300 review

:. Director: Zack Snyder
:. Starring: Gerard Butler, Lena Headey
:. Running Time: 1:57
:. Year: 2007
:. Country: USA


  


300 takes its cue from Frank Miller's graphic novel based on the Battle of Thermopylae, where 300 Spartans defended themselves against 20,000 Persians in 480 B.C. in a last stand that left them all dead, but as heroes. Historically correct? Doubtful. Bloody and hypermasculine video game with some aesthetically pleasing scenes? Definitely.

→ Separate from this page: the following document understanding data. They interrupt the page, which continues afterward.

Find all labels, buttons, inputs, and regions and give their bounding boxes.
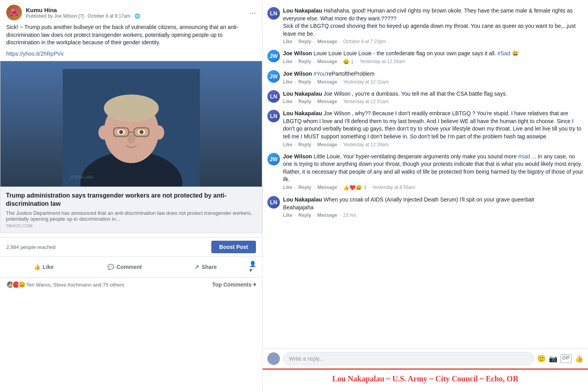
comment-actions: Like · Reply · Message · Yesterday at 12… (283, 142, 583, 147)
top-comments-button[interactable]: Top Comments ▾ (212, 281, 256, 288)
post-author: Kumu Hina (26, 7, 140, 13)
comment-avatar: LN (267, 7, 280, 20)
comment-author: Joe Wilson (283, 50, 312, 56)
like-icon: 👍 (34, 264, 40, 270)
message-comment-button[interactable]: Message (317, 59, 337, 64)
reach-bar: 2,984 people reached Boost Post (0, 237, 262, 256)
svg-point-16 (153, 125, 164, 140)
comment-label: Comment (116, 264, 142, 270)
share-label: Share (201, 264, 217, 270)
comment-avatar: JW (267, 70, 280, 83)
article-card[interactable]: RTON LAW Trump administration says trans… (0, 61, 262, 234)
comment-bubble: Joe Wilson Little Louie, Your hyper-vent… (283, 153, 583, 191)
comment-item: LN Lou Nakapalau Joe Wilson , why?? Beca… (267, 110, 583, 147)
reaction-icons: 👍 ❤️ 😄 (6, 281, 24, 289)
camera-icon[interactable]: 📷 (549, 354, 557, 363)
reply-comment-button[interactable]: Reply (298, 142, 311, 147)
reply-avatar (267, 352, 280, 365)
comment-avatar: JW (267, 153, 280, 165)
like-comment-button[interactable]: Like (283, 59, 292, 64)
comment-author: Lou Nakapalau (283, 91, 322, 97)
boost-post-button[interactable]: Boost Post (211, 241, 256, 253)
message-comment-button[interactable]: Message (317, 99, 337, 104)
reply-comment-button[interactable]: Reply (298, 59, 311, 64)
comment-text: Lou Nakapalau Hahahaha, good! Human and … (283, 7, 583, 38)
reply-input-icons: 🙂 📷 GIF 👍 (537, 354, 583, 363)
comment-timestamp: Yesterday at 12:31am (343, 79, 388, 85)
reply-input[interactable]: Write a reply... (283, 352, 534, 365)
comment-text: Lou Nakapalau Joe Wilson , why?? Because… (283, 110, 583, 140)
comment-bubble: Lou Nakapalau Hahahaha, good! Human and … (283, 7, 583, 44)
comment-actions: Like · Reply · Message · 23 hrs (283, 212, 583, 218)
comment-text: Joe Wilson #You'rePartoftheProblem (283, 70, 583, 78)
profile-action-button[interactable]: 👤▾ (246, 258, 259, 276)
reply-comment-button[interactable]: Reply (298, 212, 311, 218)
comment-item: LN Lou Nakapalau When you croak of AIDS … (267, 196, 583, 218)
comment-bubble: Lou Nakapalau Joe Wilson , why?? Because… (283, 110, 583, 147)
svg-text:RTON LAW: RTON LAW (71, 175, 93, 180)
like-button[interactable]: 👍 Like (3, 261, 84, 273)
comment-item: JW Joe Wilson Louie Louie Louie Louie - … (267, 50, 583, 65)
comment-timestamp: Yesterday at 12:29am (360, 59, 405, 64)
reply-comment-button[interactable]: Reply (298, 39, 311, 44)
message-comment-button[interactable]: Message (317, 142, 337, 147)
bottom-banner-text: Lou Nakapalau ~ U.S. Army ~ City Council… (270, 374, 580, 383)
article-title: Trump administration says transgender wo… (6, 192, 256, 208)
like-comment-button[interactable]: Like (283, 142, 292, 147)
article-image: RTON LAW (0, 61, 262, 187)
right-panel: LN Lou Nakapalau Hahahaha, good! Human a… (263, 0, 588, 392)
article-text-block: Trump administration says transgender wo… (0, 187, 262, 233)
message-comment-button[interactable]: Message (317, 212, 337, 218)
reply-input-area: Write a reply... 🙂 📷 GIF 👍 (263, 348, 588, 368)
action-bar: 👍 Like 💬 Comment ↗ Share 👤▾ (0, 256, 262, 278)
more-options-button[interactable]: ··· (249, 8, 256, 17)
reply-comment-button[interactable]: Reply (298, 99, 311, 104)
emoji-icon[interactable]: 🙂 (537, 354, 546, 363)
comment-avatar: LN (267, 90, 280, 103)
comment-author: Joe Wilson (283, 153, 312, 160)
top-comments-chevron: ▾ (253, 281, 256, 288)
message-comment-button[interactable]: Message (317, 79, 337, 85)
share-icon: ↗ (194, 264, 199, 270)
comment-author: Lou Nakapalau (283, 110, 322, 116)
like-comment-button[interactable]: Like (283, 39, 292, 44)
like-comment-button[interactable]: Like (283, 185, 292, 190)
comment-button[interactable]: 💬 Comment (84, 261, 165, 273)
comment-author: Lou Nakapalau (283, 196, 322, 203)
comment-timestamp: Yesterday at 12:31am (343, 99, 388, 104)
comment-bubble: Lou Nakapalau When you croak of AIDS (An… (283, 196, 583, 218)
post-meta: Kumu Hina Published by Joe Wilson [?] · … (26, 7, 140, 19)
svg-point-13 (140, 130, 143, 134)
like-label: Like (43, 264, 54, 270)
reaction-names: Teri Waros, Steve Aschmann and 75 others (26, 282, 124, 288)
like-comment-button[interactable]: Like (283, 212, 292, 218)
haha-reaction-icon: 😄 (18, 281, 26, 289)
reaction-count: 😄 1 (343, 59, 354, 65)
post-byline: Published by Joe Wilson [?] · October 6 … (26, 13, 140, 19)
top-comments-label: Top Comments (212, 281, 252, 288)
reply-comment-button[interactable]: Reply (298, 79, 311, 85)
comment-actions: Like · Reply · Message · 👍❤️😄 3 · Yester… (283, 185, 583, 191)
like-comment-button[interactable]: Like (283, 99, 292, 104)
gif-icon[interactable]: GIF (561, 354, 572, 363)
sticker-icon[interactable]: 👍 (575, 354, 583, 363)
share-button[interactable]: ↗ Share (165, 261, 246, 273)
comment-actions: Like · Reply · Message · 😄 1 · Yesterday… (283, 59, 583, 65)
comment-actions: Like · Reply · Message · Yesterday at 12… (283, 99, 583, 104)
comment-author: Lou Nakapalau (283, 7, 322, 14)
comment-avatar: JW (267, 50, 280, 62)
comment-item: JW Joe Wilson #You'rePartoftheProblem Li… (267, 70, 583, 85)
comment-text: Joe Wilson Little Louie, Your hyper-vent… (283, 153, 583, 183)
comment-text: Lou Nakapalau When you croak of AIDS (An… (283, 196, 583, 211)
comment-text: Lou Nakapalau Joe Wilson , you're a dumb… (283, 90, 583, 98)
svg-point-6 (104, 94, 159, 122)
like-comment-button[interactable]: Like (283, 79, 292, 85)
reply-comment-button[interactable]: Reply (298, 185, 311, 190)
post-header: 🌺 Kumu Hina Published by Joe Wilson [?] … (0, 0, 262, 24)
post-link[interactable]: https://yhoo.it/2hRpPVv (0, 51, 262, 61)
message-comment-button[interactable]: Message (317, 39, 337, 44)
message-comment-button[interactable]: Message (317, 185, 337, 190)
svg-point-15 (98, 125, 109, 140)
svg-point-14 (127, 134, 135, 143)
comment-bubble: Lou Nakapalau Joe Wilson , you're a dumb… (283, 90, 583, 105)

The target demographic is males, males, males. From boys sent out into the wilderness to learn how to defend themselves to the shower of arrows during battle, from the Persian strip club scene to the doggy style sex scene King Leonidas (Gerard Butler) shares with his Queen (Lena Headey), the film is all about evoking and provoking the most base instincts with a loud "GRRRRRRR!" And yet it's so highly stylized and at times aesthetically beautiful that it doesn't offend as much as say, a Chuck Norris or Steven Seagall movie. The copper colored look gives it a sepia tone that makes it seem more serious than it is. The oracle the Spartans go to visit prior to going to war is straight out of a Calvin Klein commercial, writhing and wearing a beautiful dress that doesn't quite seem to cover her breasts. Blood in the film looks like red powder and not the spurting, squirting viscous liquid we're accustomed to. The decapitation of a warrior's son during battle looks rather lovely in its depiction, and not grizzly or hideous; The Passion of the Christ and Apocalypto were really much bloodier.

What's hilarious though is the homoerotic subcontext almost always present in these hypermacho films. The Spartans prance around with perfect abs (obviously benefiting from special effects as well) and leather bikinis, away from their wives and we're expected to believe nothing happens between them? Come on…Here of course, the Persians are depicted as feminine. As when Persian King Xerxes (Rodrigo Santoro), in full fledged make up and jewelry, asks King Leonidas to bow down to him "on his knees", we know there's going to be a problem…or not.

Local Socal newspapers have covered the reaction of some Iranians, who protest the film as historically inaccurate, showing Persians as millions of pansies unable to defeat 300 beefy Spartans. But there's no need to worry. Judging from the hoots and hollers in the cinema, I would wager that the typical male watching this film doesn't know that the Persia referred to in the film is modern day Iran.

Still, the "you're-either-with-us-or-against-us" war cry of 300 is troubling for anyone who hears echoes with the current administration. When the queen remarks that "Freedom isn't free", I couldn't help but think of the country song spoof "Freedom isn't free" from Team America: World Police, which mocked that exact mentality.